• _Exercise directions_: Go to the line holding "comparez vous aux" in the data below and repeat it exactly, then each line after it up to and including the one holding "Deseo más información". Omit pictures.

• _Source records_:
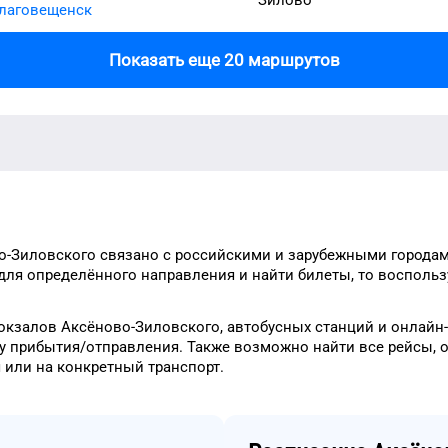
лаговещенск
Показать еще 20 маршрутов
о-Зиловского
связано с российскими и зарубежными городам
для
определённого
направления и найти билеты, то
воспольз
окзалов
Аксёново-Зиловского
, автобусных станций и онлайн
у прибытия/отправления.
Также возможно найти
все рейсы, 
я
или на конкретный
транспорт
.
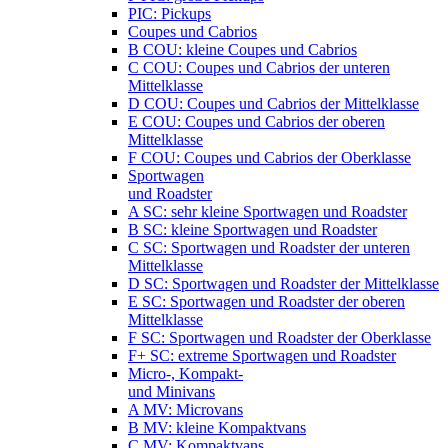
PIC: Pickups
Coupes und Cabrios
B COU: kleine Coupes und Cabrios
C COU: Coupes und Cabrios der unteren
Mittelklasse
D COU: Coupes und Cabrios der Mittelklasse
E COU: Coupes und Cabrios der oberen
Mittelklasse
F COU: Coupes und Cabrios der Oberklasse
Sportwagen
und Roadster
A SC: sehr kleine Sportwagen und Roadster
B SC: kleine Sportwagen und Roadster
C SC: Sportwagen und Roadster der unteren
Mittelklasse
D SC: Sportwagen und Roadster der Mittelklasse
E SC: Sportwagen und Roadster der oberen
Mittelklasse
F SC: Sportwagen und Roadster der Oberklasse
F+ SC: extreme Sportwagen und Roadster
Micro-, Kompakt-
und Minivans
A MV: Microvans
B MV: kleine Kompaktvans
C MV: Kompaktvans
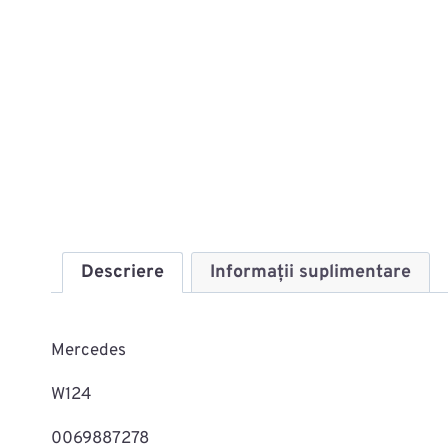
Descriere
Informații suplimentare
Mercedes
W124
0069887278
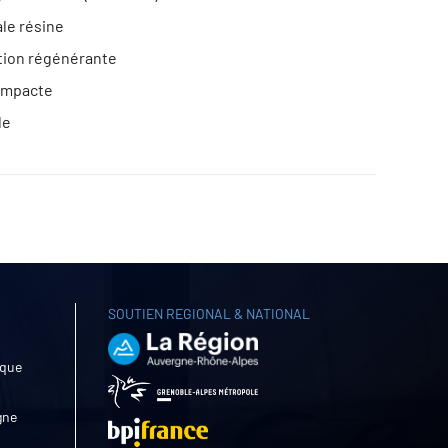
le résine
tion régénérante
ompacte
le
SOUTIEN REGIONAL & NATIONAL
ique
gne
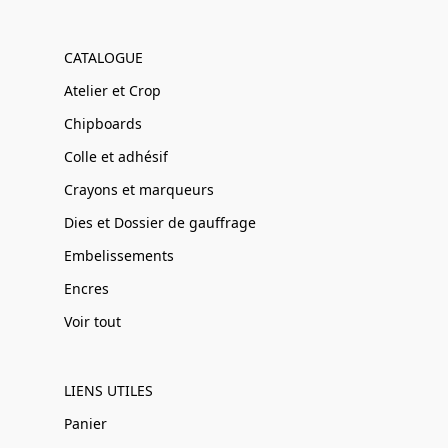
CATALOGUE
Atelier et Crop
Chipboards
Colle et adhésif
Crayons et marqueurs
Dies et Dossier de gauffrage
Embelissements
Encres
Voir tout
LIENS UTILES
Panier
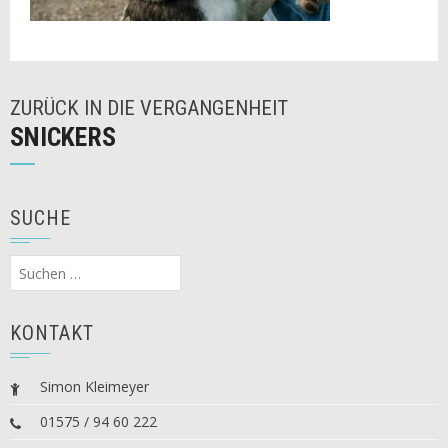
ZURÜCK IN DIE VERGANGENHEIT
SNICKERS
SUCHE
Suchen
nach:
KONTAKT
Simon Kleimeyer
01575 / 94 60 222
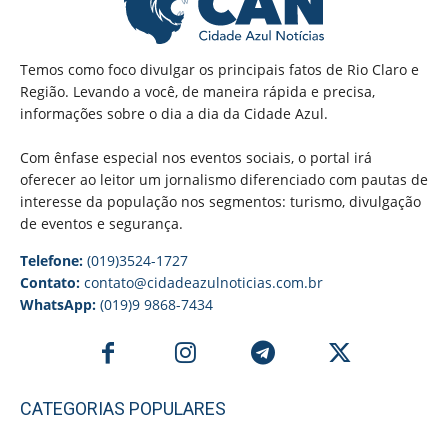
Temos como foco divulgar os principais fatos de Rio Claro e
Região. Levando a você, de maneira rápida e precisa,
informações sobre o dia a dia da Cidade Azul.
Com ênfase especial nos eventos sociais, o portal irá
oferecer ao leitor um jornalismo diferenciado com pautas de
interesse da população nos segmentos: turismo, divulgação
de eventos e segurança.
Telefone:
(019)3524-1727
Contato:
contato@cidadeazulnoticias.com.br
WhatsApp:
(019)9 9868-7434
CATEGORIAS POPULARES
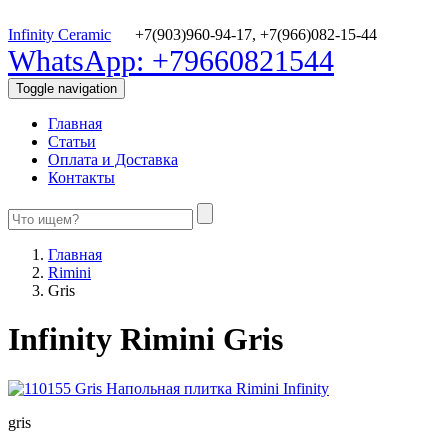
Infinity Ceramic
+7(903)960-94-17,
+7(966)082-15-44
WhatsApp: +79660821544
Toggle navigation
Главная
Статьи
Оплата и Доставка
Контакты
Главная
Rimini
Gris
Infinity Rimini Gris
gris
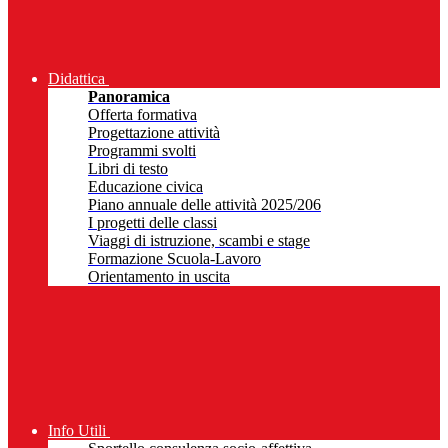
Didattica
Panoramica
Offerta formativa
Progettazione attività
Programmi svolti
Libri di testo
Educazione civica
Piano annuale delle attività 2025/206
I progetti delle classi
Viaggi di istruzione, scambi e stage
Formazione Scuola-Lavoro
Orientamento in uscita
Info Utili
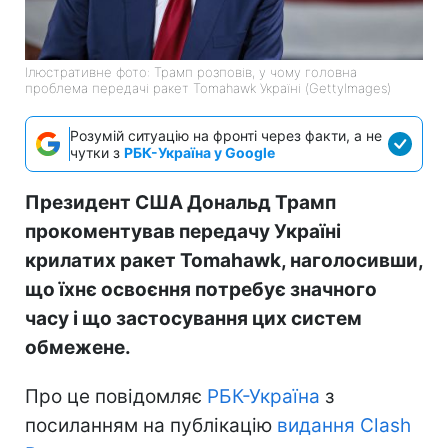
Ілюстративне фото: Трамп розповів, у чому головна
проблема передачі ракет Tomahawk Україні (GettyImages)
Розумій ситуацію на фронті через факти, а не
чутки з
РБК-Україна у Google
Президент США Дональд Трамп
прокоментував передачу Україні
крилатих ракет Tomahawk, наголосивши,
що їхнє освоєння потребує значного
часу і що застосування цих систем
обмежене.
Про це повідомляє
РБК-Україна
з
посиланням на публікацію
видання Clash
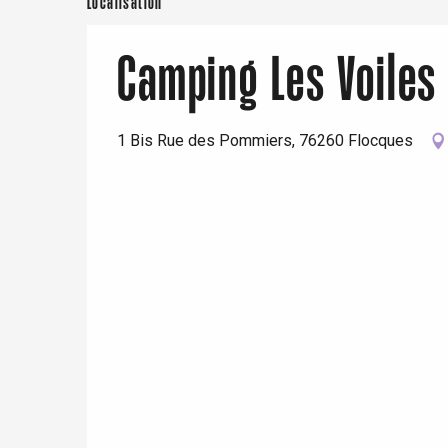
Localisation
Camping Les Voiles
1 Bis Rue des Pommiers, 76260 Flocques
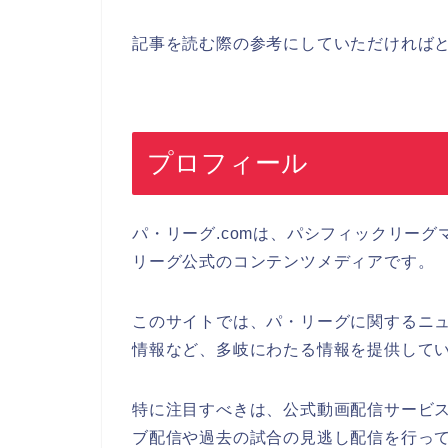
記事を読む際の参考にしていただければ
プロフィール
パ・リーグ.comは、パシフィックリー
リーグ公式のコンテンツメディアです。
このサイトでは、パ・リーグに関するニ
情報など、多岐にわたる情報を提供して
特に注目すべきは、公式動画配信サービス
ブ配信や過去の試合の見逃し配信を行っ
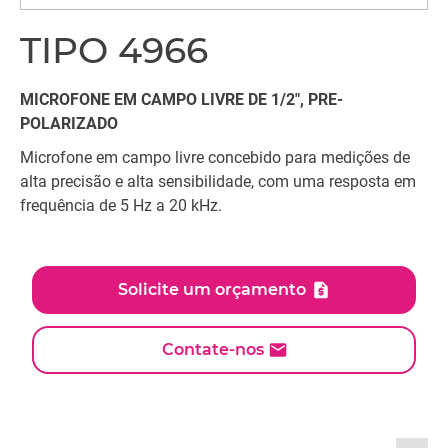
TIPO 4966
MICROFONE EM CAMPO LIVRE DE 1/2", PRE-
POLARIZADO
Microfone em campo livre concebido para medições de
alta precisão e alta sensibilidade, com uma resposta em
frequência de 5 Hz a 20 kHz.
Solicite um orçamento
Contate-nos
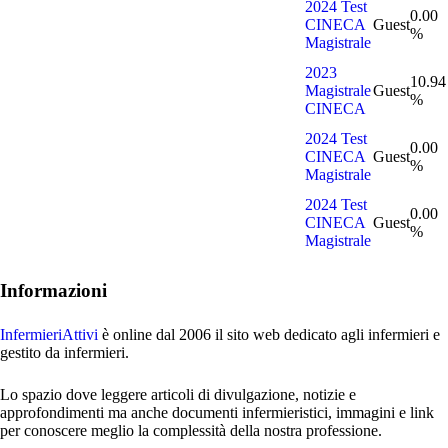
2024 Test
0.00
CINECA
Guest
%
Magistrale
2023
10.94
Magistrale
Guest
%
CINECA
2024 Test
0.00
CINECA
Guest
%
Magistrale
2024 Test
0.00
CINECA
Guest
%
Magistrale
Informazioni
InfermieriAttivi
è online dal 2006
il sito web dedicato agli infermieri e
gestito da infermieri.
Lo spazio dove leggere articoli di divulgazione, notizie e
approfondimenti ma anche documenti infermieristici, immagini e link
per conoscere meglio la complessità della nostra professione.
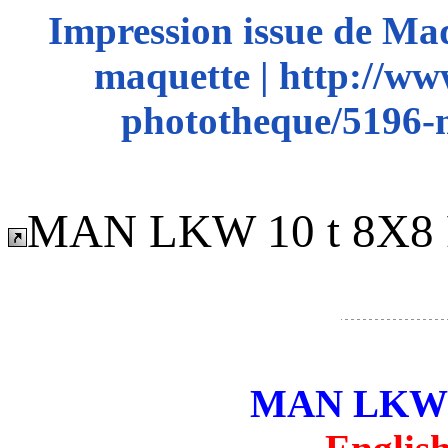
Impression issue de Ma
maquette | http://ww
phototheque/5196-
MAN LKW 10 t 8X8 
MAN LKW 1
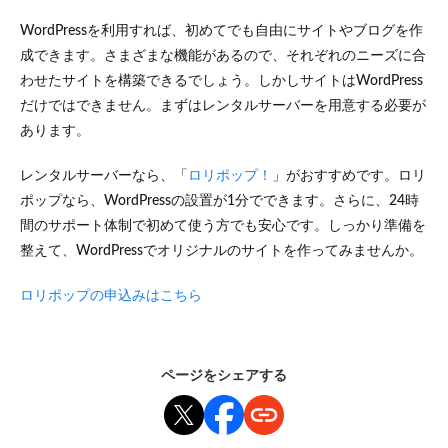
WordPressを利用すれば、初めてでも自由にサイトやブログを作
成できます。さまざまな機能があるので、それぞれのニーズに合
わせたサイトを構築できるでしょう。しかしサイトはWordPress
だけではできません。まずはレンタルサーバーを用意する必要が
あります。
レンタルサーバーなら、「
ロリポップ！
」がおすすめです。ロリ
ポップなら、WordPressの設置が1分でできます。さらに、24時
間のサポート体制で初めて使う方でも安心です。しっかり準備を
整えて、WordPressでオリジナルのサイトを作ってみませんか。
ロリポップの申込みはこちら
ページをシェアする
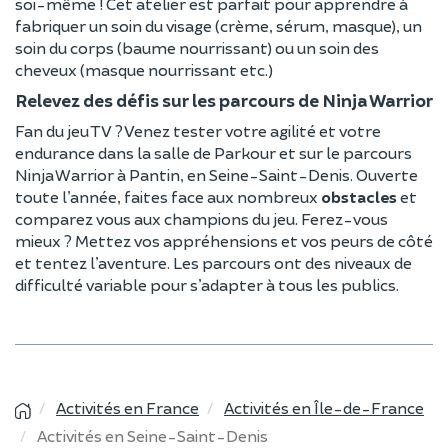
soi-même ! Cet atelier est parfait pour apprendre à
fabriquer un soin du visage (crème, sérum, masque), un
soin du corps (baume nourrissant) ou un soin des
cheveux (masque nourrissant etc.)
Relevez des défis sur les parcours de Ninja Warrior
Fan du jeu TV ? Venez tester votre agilité et votre
endurance dans la salle de Parkour et sur le parcours
Ninja Warrior à Pantin, en Seine-Saint-Denis. Ouverte
toute l’année, faites face aux nombreux
obstacles
et
comparez vous aux champions du jeu. Ferez-vous
mieux ? Mettez vos appréhensions et vos peurs de côté
et tentez l’aventure. Les parcours ont des niveaux de
difficulté variable pour s’adapter à tous les publics.
Activités en France
Activités en Île-de-France
Activités en Seine-Saint-Denis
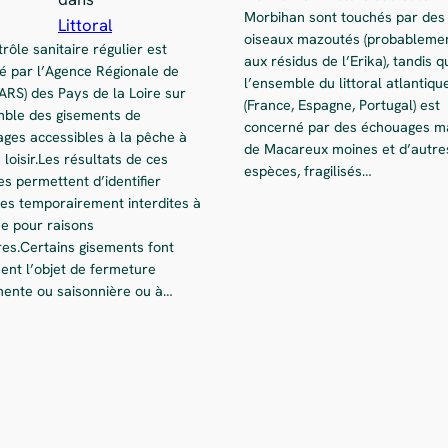
Morbihan sont touchés par des
Littoral
oiseaux mazoutés (probablemen
rôle sanitaire régulier est
aux résidus de l’Erika), tandis q
ué par l’Agence Régionale de
l’ensemble du littoral atlantiqu
ARS) des Pays de la Loire sur
(France, Espagne, Portugal) est
mble des gisements de
concerné par des échouages ma
ages accessibles à la pêche à
de Macareux moines et d’autre
 loisir.Les résultats de ces
espèces, fragilisés…
s permettent d’identifier
nes temporairement interdites à
he pour raisons
res.Certains gisements font
ent l’objet de fermeture
ente ou saisonnière ou à…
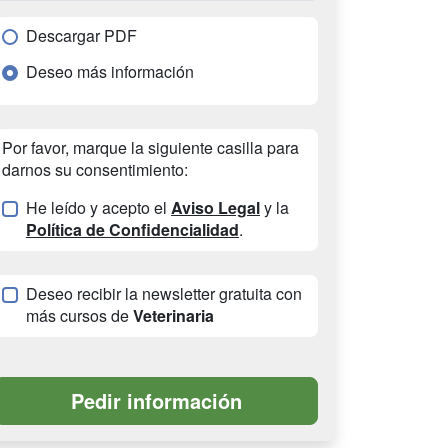
Descargar PDF
Deseo más información
Por favor, marque la siguiente casilla para
darnos su consentimiento:
He leído y acepto el
Aviso Legal
y la
Política de Confidencialidad
.
Deseo recibir la newsletter gratuita con
más cursos de
Veterinaria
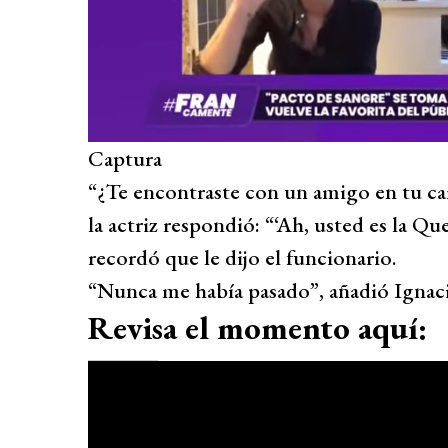
Captura
“¿Te encontraste con un amigo en tu ca
la actriz respondió: “‘Ah, usted es la Qu
recordó que le dijo el funcionario.
“Nunca me había pasado”, añadió Ignaci
Revisa el momento aquí:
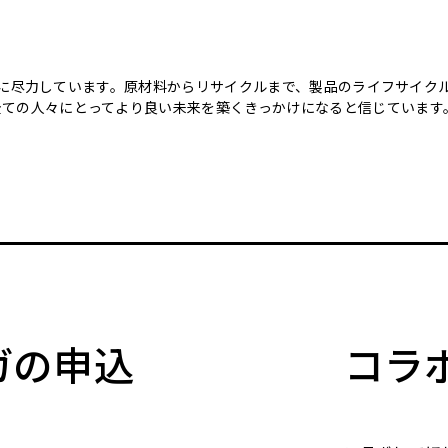
のために尽力しています。原材料からリサイクルまで、製品のライフサイ
全ての人々にとってより良い未来を築くきっかけになると信じています
マガの申込
コラ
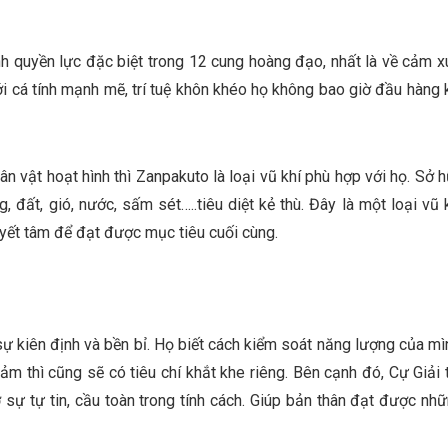
h quyền lực đặc biệt trong 12 cung hoàng đạo, nhất là về cảm x
i cá tính mạnh mẽ, trí tuệ khôn khéo họ không bao giờ đầu hàng 
n vật hoạt hình thì Zanpakuto là loại vũ khí phù hợp với họ. Sở 
, đất, gió, nước, sấm sét…..tiêu diệt kẻ thù. Đây là một loại vũ 
uyết tâm để đạt được mục tiêu cuối cùng.
sự kiên định và bền bỉ. Họ biết cách kiểm soát năng lượng của mì
m thì cũng sẽ có tiêu chí khắt khe riêng. Bên cạnh đó, Cự Giải 
sự tự tin, cầu toàn trong tính cách. Giúp bản thân đạt được nh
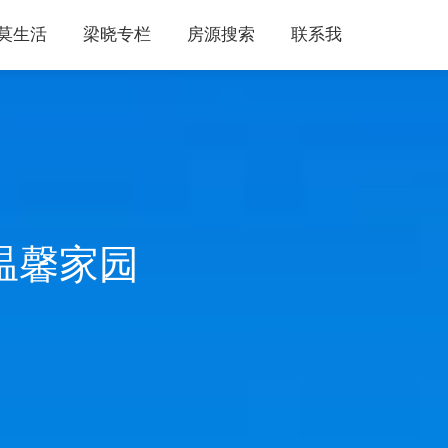
莫生活
梁晓专栏
房源搜索
联系我
到温馨家园
房源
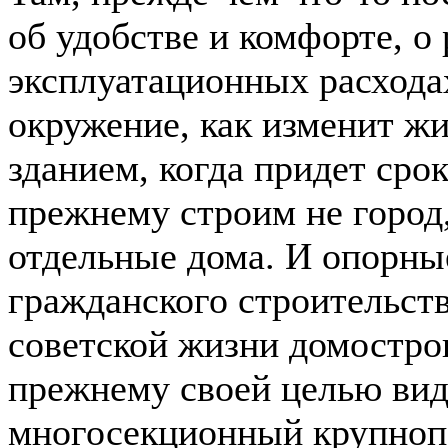
об удобстве и комфорте, о
эксплуатационных расходах
окружение, как изменит жи
зданием, когда придет срок
прежнему строим не город,
отдельные дома. И опорны
гражданского строительст
советской жизни домостро
прежнему своей целью вид
многосекционный крупнопа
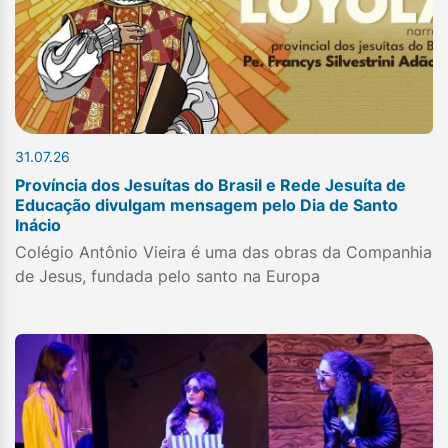
31.07.26
Província dos Jesuítas do Brasil e Rede Jesuíta de
Educação divulgam mensagem pelo Dia de Santo
Inácio
Colégio Antônio Vieira é uma das obras da Companhia
de Jesus, fundada pelo santo na Europa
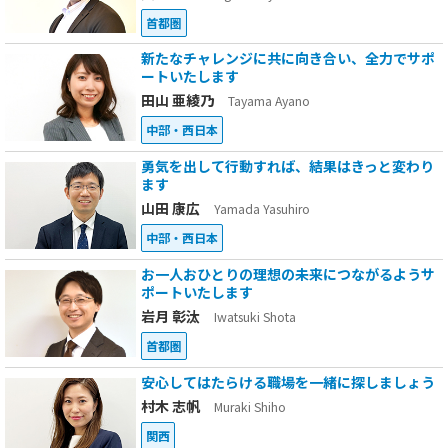
首都圏
新たなチャレンジに共に向き合い、全力でサポ
ートいたします
田山 亜綾乃
Tayama Ayano
中部・西日本
勇気を出して行動すれば、結果はきっと変わり
ます
山田 康広
Yamada Yasuhiro
中部・西日本
お一人おひとりの理想の未来につながるようサ
ポートいたします
岩月 彰汰
Iwatsuki Shota
首都圏
安心してはたらける職場を一緒に探しましょう
村木 志帆
Muraki Shiho
関西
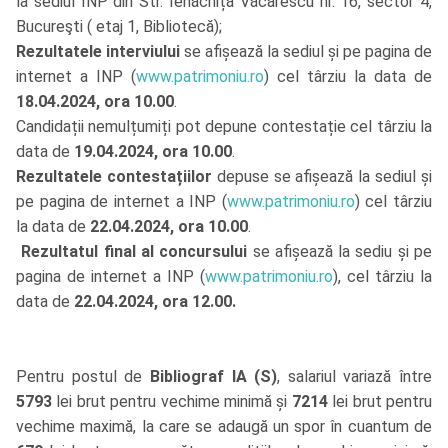
la sediul INP din Str. Ienăchiță Văcărescu nr. 16, sector 4,
Bucureşti ( etaj 1, Bibliotecă);
Rezultatele interviului
se afișează la sediul și pe pagina de
internet a INP (
www.patrimoniu.ro
) cel târziu la data de
18.04.2024, ora 10.00
.
Candidații nemulțumiți pot depune contestație cel târziu la
data de
19.04.2024, ora 10.00
.
Rezultatele contestațiilor
depuse se afișează la sediul și
pe pagina de internet a INP (
www.patrimoniu.ro
) cel târziu
la data de
22.04.2024, ora 10.00
.
Rezultatul final al concursului
se afișează la sediu și pe
pagina de internet a INP (
www.patrimoniu.ro
), cel târziu la
data de
22.04.2024, ora 12.00.
Pentru postul de
Bibliograf IA
(S)
, salariul variază între
5793
lei brut pentru vechime minimă și
7214
lei brut pentru
vechime maximă, la care se adaugă un spor în cuantum de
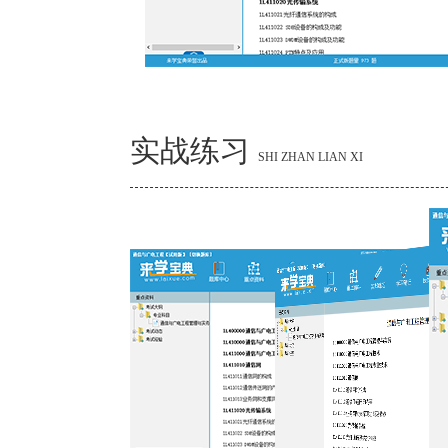
实战练习
SHI ZHAN LIAN XI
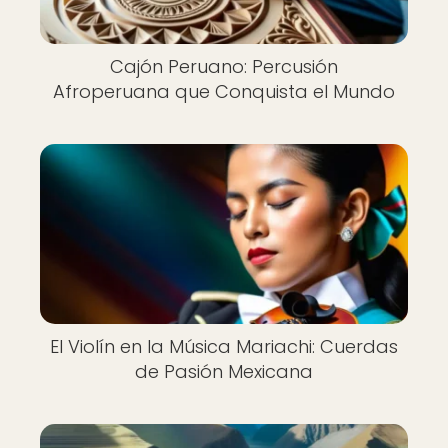
Cajón Peruano: Percusión
Afroperuana que Conquista el Mundo
El Violín en la Música Mariachi: Cuerdas
de Pasión Mexicana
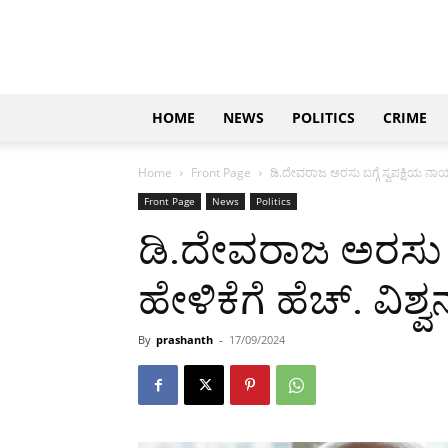
Updates
|
ಕನ್ನಡ
ನ್ಯೂಸ್
|
ಜಸ್ಟ್
HOME
NEWS
POLITICS
CRIME
ಕನ್ನಡ
Home
Front Page
ಡಿ.ದೇವರಾಜ ಅರಸು ಬಗ್ಗೆ ಸ್ವಪಕ್ಷಿಯ ನಾಯಕ
Front Page
News
Politics
ಡಿ.ದೇವರಾಜ ಅರಸು ಬ
ಹೇಳಿಕೆಗೆ ಹೆಚ್. ವಿಶ್ವ
By
prashanth
-
17/09/2024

• _Your response_:
comparez vous aux champions du jeu. Ferez-vous
mieux ? Mettez vos appréhensions et vos peurs de côté
et tentez l’aventure. Les parcours ont des niveaux de
difficulté variable pour s’adapter à tous les publics.
Activités en France
Activités en Île-de-France
Activités en Seine-Saint-Denis
Morbihan sont touchés par des
Littoral
oiseaux mazoutés (probablemen
rôle sanitaire régulier est
aux résidus de l’Erika), tandis q
ué par l’Agence Régionale de
l’ensemble du littoral atlantiqu
ARS) des Pays de la Loire sur
(France, Espagne, Portugal) est
mble des gisements de
concerné par des échouages ma
ages accessibles à la pêche à
de Macareux moines et d’autre
 loisir.Les résultats de ces
espèces, fragilisés…
s permettent d’identifier
nes temporairement interdites à
he pour raisons
res.Certains gisements font
ent l’objet de fermeture
ente ou saisonnière ou à…
Descargar PDF
Deseo más información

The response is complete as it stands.